Morphological analyses of embryos and larvae

The health state of the embryos and larvae were assessed by using a light microscope and classified on the basis of the morphology and synchronicity of embryonic and larval development compared with controls. In detail, embryos were separated into three categories, designated as developed (D), anomalously developed (AD), and non-developed embryos (ND) according to Gambardella et al.38. D embryos showed normal development, with well-structured archenteron and migratory cells entering the coelom; AD embryos were characterized by defective gastrulae, with typical signs of asymmetrical migration of primary mesenchyme cells and ND embryos showed both an arrested development and gastrulae lacking archenteron and coelom.
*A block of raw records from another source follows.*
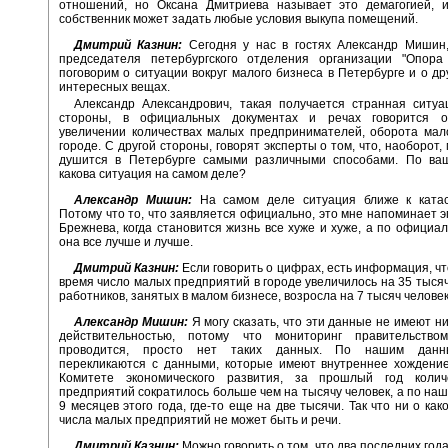
отношений, но Оксана Дмитриева называет это демагогией, и
собственник может задать любые условия выкупа помещений.
Дмитрий Казнин:
Сегодня у нас в гостях Александр Мишин,
председателя петербургского отделения организации "Опора
поговорим о ситуации вокруг малого бизнеса в Петербурге и о др
интересных вещах.
Александр Александрович, такая получается странная ситуа
стороны, в официальных документах и речах говорится о
увеличении количествах малых предпринимателей, оборота мал
городе. С другой стороны, говорят эксперты о том, что, наоборот
душится в Петербурге самыми различными способами. По ва
какова ситуация на самом деле?
Александр Мишин:
На самом деле ситуация ближе к катас
Потому что то, что заявляется официально, это мне напоминает э
Брежнева, когда становится жизнь все хуже и хуже, а по официа
она все лучше и лучше.
Дмитрий Казнин:
Если говорить о цифрах, есть информация, чт
время число малых предприятий в городе увеличилось на 35 тысяч
работников, занятых в малом бизнесе, возросла на 7 тысяч человек
Александр Мишин:
Я могу сказать, что эти данные не имеют ни
действительностью, потому что мониторинг правительств
проводится, просто нет таких данных. По нашим данн
перекликаются с данными, которые имеют внутреннее хождение
Комитете экономического развития, за прошлый год коли
предприятий сократилось больше чем на тысячу человек, а по на
9 месяцев этого года, где-то еще на две тысячи. Так что ни о ка
числа малых предприятий не может быть и речи.
Дмитрий Казнин:
Можно говорить о том, что два последних год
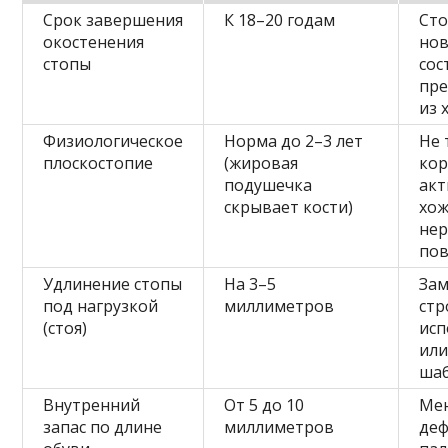
Срок завершения
К 18–20 годам
Ст
окостенения
но
стопы
сос
пр
из 
Физиологическое
Норма до 2–3 лет
Не 
плоскостопие
(жировая
кор
подушечка
акт
скрывает кости)
хож
не
пов
Удлинение стопы
На 3–5
Зам
под нагрузкой
миллиметров
стр
(стоя)
исп
ил
ша
Внутренний
От 5 до 10
Мен
запас по длине
миллиметров
де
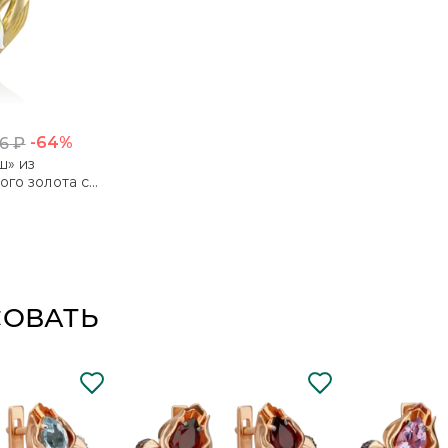
ПОДРОБНЕЕ
-64%
36
₽
» из
го золота с
СОВАТЬ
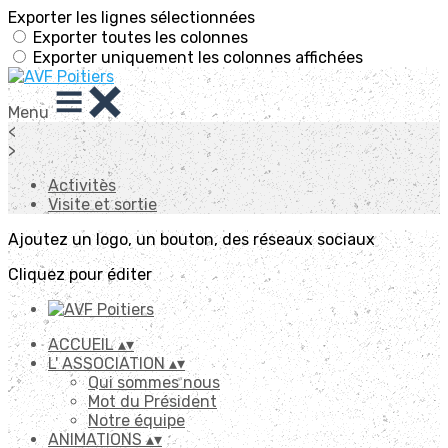
Exporter les lignes sélectionnées
Exporter toutes les colonnes
Exporter uniquement les colonnes affichées
Menu
<
>
Activitès
Visite et sortie
Ajoutez un logo, un bouton, des réseaux sociaux
Cliquez pour éditer
ACCUEIL
▴
▾
L' ASSOCIATION
▴
▾
Qui sommes nous
Mot du Président
Notre équipe
ANIMATIONS
▴
▾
Cone-shaped larvae at the pluteus stage with four fully developed arms, with complete skeletal rods and with a skeleton of similar size to that of control larvae, were considered as normal larvae according to Carballeira et al.36, 53. In addition, different types of malformations could be distinguished: crossed, separated tip and fused arms, folded tip and fractured ectoderm, and undeveloped stages. Such malformations were classified according to the degree of larval alteration (level 0: normal development, level 1: incorrect location of skeletal rods, level 2: incomplete or absent skeletal rods, and level 3: development block at the 4-arms pluteus), to establish the severity of the sunscreen impact. Therefore, at the end of the experiment (t24h), we determined the frequency of anomalies for each degree of larval alteration and calculated the index of sunscreen impact (ISI) as follows:

$${\rm{ISI}}=[0\times \% \,{\rm{level}}\,0+1\times \% \,{\rm{level}}\,1+2\times \% \,{\rm{level}}\,2+3\times \% \,{\rm{level}}\,3]/100$$

ISI index ranges from 0 (no impact) to 3 (high impact), including also the levels 1 (slight impact) and 2 (moderate impact).
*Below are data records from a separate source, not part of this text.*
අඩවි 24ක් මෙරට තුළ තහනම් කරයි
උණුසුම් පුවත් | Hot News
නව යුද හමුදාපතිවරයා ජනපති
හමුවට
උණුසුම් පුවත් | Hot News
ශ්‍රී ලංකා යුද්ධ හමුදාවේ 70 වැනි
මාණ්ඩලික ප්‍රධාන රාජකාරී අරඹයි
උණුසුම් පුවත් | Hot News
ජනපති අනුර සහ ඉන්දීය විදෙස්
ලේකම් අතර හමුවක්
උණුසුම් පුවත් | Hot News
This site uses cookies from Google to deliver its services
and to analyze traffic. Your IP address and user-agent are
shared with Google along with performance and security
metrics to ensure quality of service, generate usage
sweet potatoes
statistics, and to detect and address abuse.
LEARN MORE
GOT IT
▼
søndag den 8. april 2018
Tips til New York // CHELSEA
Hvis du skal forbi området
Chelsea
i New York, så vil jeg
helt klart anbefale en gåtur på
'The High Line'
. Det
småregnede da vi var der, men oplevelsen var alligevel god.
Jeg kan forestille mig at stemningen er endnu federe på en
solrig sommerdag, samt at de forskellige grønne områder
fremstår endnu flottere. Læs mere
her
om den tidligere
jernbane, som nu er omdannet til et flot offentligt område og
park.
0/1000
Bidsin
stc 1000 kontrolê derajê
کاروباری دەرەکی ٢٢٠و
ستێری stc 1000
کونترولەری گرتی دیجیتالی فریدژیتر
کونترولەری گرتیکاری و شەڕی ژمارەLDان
Acetylcholinesterase activities

Unfixed samples of P. lividus larvae were used to determine acetylcholinesterase activity (AChE, EC, by using the spectrophotometric method54. Additional details are reported in the Supplementary Information. AChE activity were expressed as micromoles of substrates hydrolysed per minute per mg of proteins at room temperature.

Statistical analyses

For the experiments with P. lividus, differences in the investigated variables (univariate tests) between controls and treatments, during the experimental time were assessed using permutational analyses of variance (PERMANOVA)55, 56. The design included three factors (time, treatment and concentration). When significant differences were encountered (p < 0.05) post-hoc pairwise tests were also carried out. Statistical analyses were performed using the routines included in the PRIMER 6+ software57. In the experiments with fibroblasts, significant differences between control and treated samples for cell viability and ROS production were determined using the T-test whereas for gene expression analysis, the Mann-Whitney U test was used.

Ethics Statement

Farming in aquaria of P. lividus was performed in accordance with the best practices developed for the echinoderm species in order to optimize animal health. No specific permissions were required for the locations/activities because P. lividus is an invertebrate species, not classified as endangered or protected. All facilities and procedures were compliant with the guidelines of European Union (Directive 609/86).